Host B is sending data to Host A, using a window size equal to one. This means that Host B is expecting an "ACK" for each data segment it sends to Host A. Once the first data segment is sent, Host A receives it and sends an "ACK 2" to Host B. You might be wondering why "ACK 2" and not just "ACK"?

The "ACK 2" is translated by Host B to say: 'I acknowledge (ACK) the packet you just sent me and I am ready to receive the second (2) segment'. So Host B gets the second data segment ready and sends it off to Host A, expecting an "ACK 3" response from Host A so it can send the third data segment for which, as the picture shows, it receives the "ACK 3".

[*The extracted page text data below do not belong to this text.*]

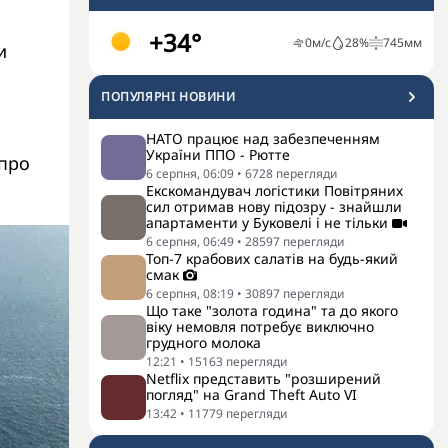
+34°
0
м/с
28
%
745
мм
и
ПОПУЛЯРНI НОВИНИ
НАТО працює над забезпеченням
України ППО - Рютте
 про
6 серпня, 06:09
•
6728
перегляди
Екскомандувач логістики Повітряних
сил отримав нову підозру - знайшли
апартаменти у Буковелі і не тільки
6 серпня, 06:49
•
28597
перегляди
Топ-7 крабових салатів на будь-який
смак
6 серпня, 08:19
•
30897
перегляди
Що таке "золота година" та до якого
віку немовля потребує виключно
грудного молока
12:21
•
15163
перегляди
Netflix представить "розширений
погляд" на Grand Theft Auto VI
13:42
•
11779
перегляди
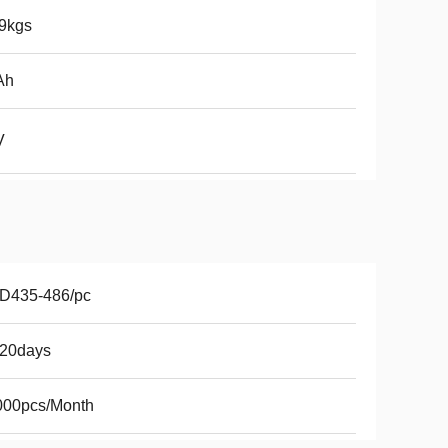
9kgs
Ah
V
D435-486/pc
-20days
000pcs/Month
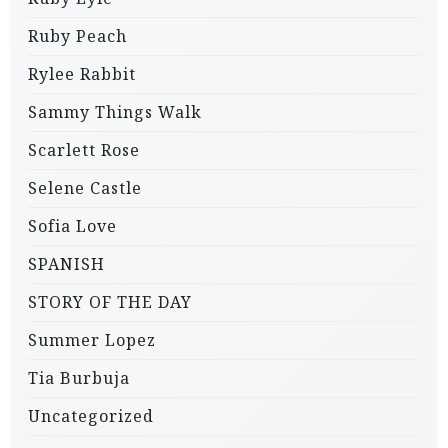
Ruby Peach
Rylee Rabbit
Sammy Things Walk
Scarlett Rose
Selene Castle
Sofia Love
SPANISH
STORY OF THE DAY
Summer Lopez
Tia Burbuja
Uncategorized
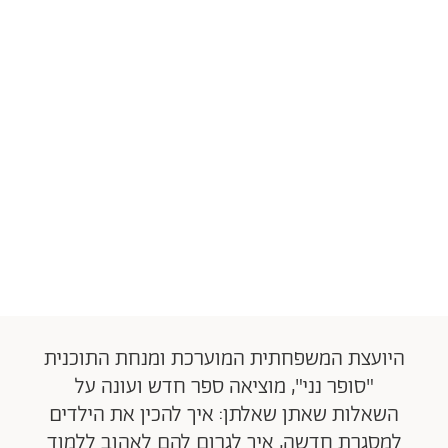
היועצת המשפחתית המוערכת ומנחת התוכנית
"סופר נני", מוציאה ספר חדש ועונה על
השאלות שאתן שאלתן: איך להכין את הילדים
למסגרת חדשה, איך לגרום להם לאהוב ללמוד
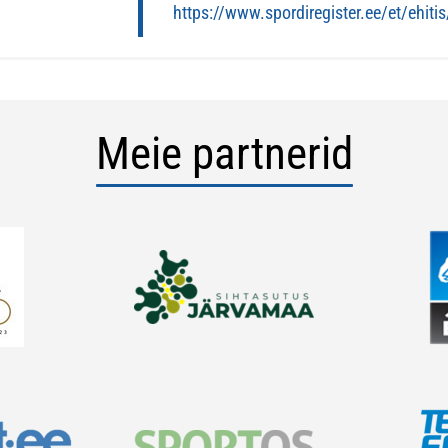
https://www.spordiregister.ee/et/ehiti
Meie partnerid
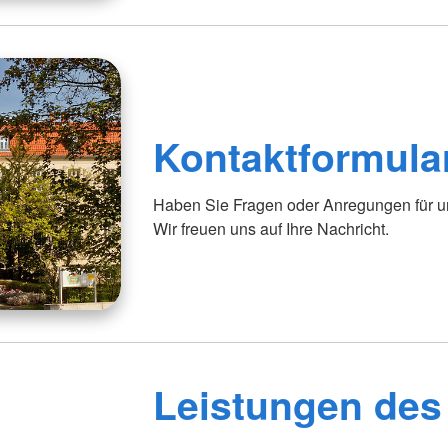
Kontaktformula
Haben Sie Fragen oder Anregungen für uns
Wir freuen uns auf Ihre Nachricht.
Leistungen des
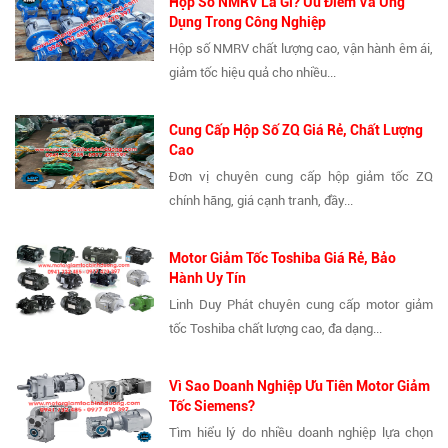
Hộp Số NMRV Là Gì? Ưu Điểm Và Ứng
Dụng Trong Công Nghiệp
Hộp số NMRV chất lượng cao, vận hành êm ái,
giảm tốc hiệu quả cho nhiều...
Cung Cấp Hộp Số ZQ Giá Rẻ, Chất Lượng
Cao
Đơn vị chuyên cung cấp hộp giảm tốc ZQ
chính hãng, giá cạnh tranh, đầy...
Motor Giảm Tốc Toshiba Giá Rẻ, Bảo
Hành Uy Tín
Linh Duy Phát chuyên cung cấp motor giảm
tốc Toshiba chất lượng cao, đa dạng...
Vì Sao Doanh Nghiệp Ưu Tiên Motor Giảm
Tốc Siemens?
Tìm hiểu lý do nhiều doanh nghiệp lựa chọn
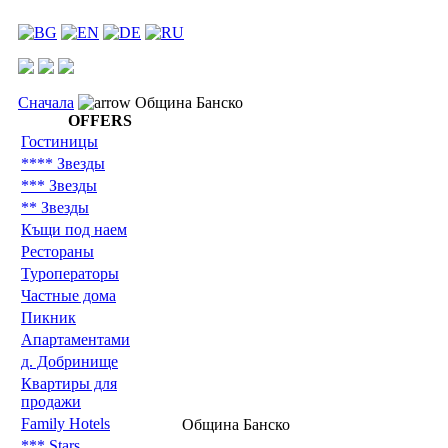
Сначала
Община Банско
OFFERS
Гостиницы
**** Звезды
*** Звезды
** Звезды
Къщи под наем
Рестораны
Туроператоры
Частные дома
Пикник
Aпартаментами
д. Добринище
Квартиры для
продажи
Family Hotels
Община Банско
*** Stars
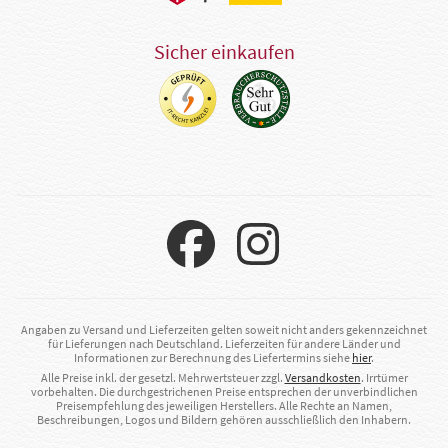
Sicher einkaufen
Angaben zu Versand und Lieferzeiten gelten soweit nicht anders gekennzeichnet
für Lieferungen nach Deutschland. Lieferzeiten für andere Länder und
Informationen zur Berechnung des Liefertermins siehe
hier
.
Alle Preise inkl. der gesetzl. Mehrwertsteuer zzgl.
Versandkosten
. Irrtümer
vorbehalten. Die durchgestrichenen Preise entsprechen der unverbindlichen
Preisempfehlung des jeweiligen Herstellers. Alle Rechte an Namen,
Beschreibungen, Logos und Bildern gehören ausschließlich den Inhabern.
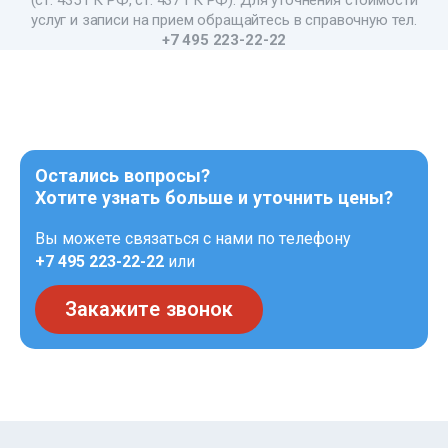
услуг и записи на прием обращайтесь в справочную тел.
+7 495 223-22-22
Остались вопросы?
Хотите узнать больше и уточнить цены?
Вы можете связаться с нами по телефону
+7 495 223-22-22
или
Закажите звонок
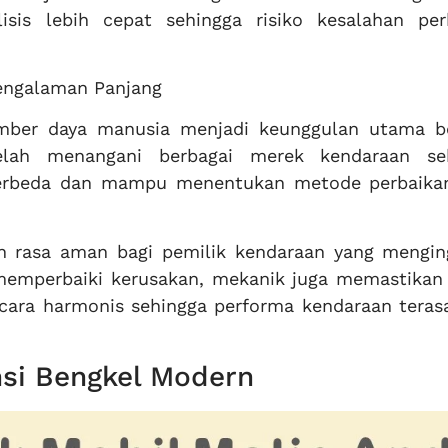
lisis lebih cepat sehingga risiko kesalahan per
engalaman Panjang
sumber daya manusia menjadi keunggulan utama b
elah menangani berbagai merek kendaraan se
erbeda dan mampu menentukan metode perbaika
n rasa aman bagi pemilik kendaraan yang mengin
memperbaiki kerusakan, mekanik juga memastikan 
ara harmonis sehingga performa kendaraan terasa
nsi Bengkel Modern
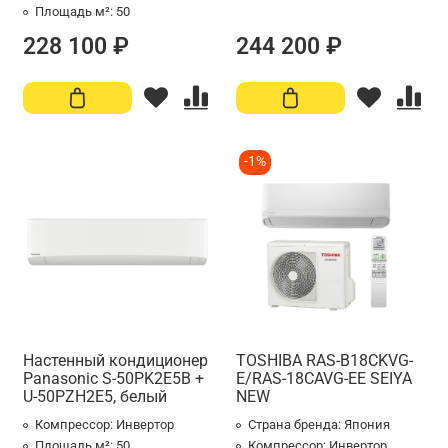
Площадь м²:
50
228 100 ₽
244 200 ₽
-1%
Настенный кондиционер
TOSHIBA RAS-B18СKVG-
Panasonic S-50PK2E5B +
E/RAS-18СAVG-EE SEIYA
U-50PZH2E5, белый
NEW
Компрессор:
Инвертор
Страна бренда:
Япония
Площадь м²:
50
Компрессор:
Инвертор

However, if it received an "ACK 2" again, this would mean something went wrong with the previous transmission and Host B will retransmit the lost segment. We will see how this works in the Acknowledgments section later on.

Example#2

 

We have a window size equal to 3, which means that Host B can send 3 data segments to Host A before expecting an "ACK" back. Host B sends the first 3 segments (Send 1, Send 2 and Send 3), Host A receives them all in good condition and then sends the "ACK 4" to Host B. This means that Host A acknowledged the 3 data segments Host B sent and awaits the next data segments which, in this case, would be 4, 5 and 6

 

·        TCP Acknowledgment. How it works?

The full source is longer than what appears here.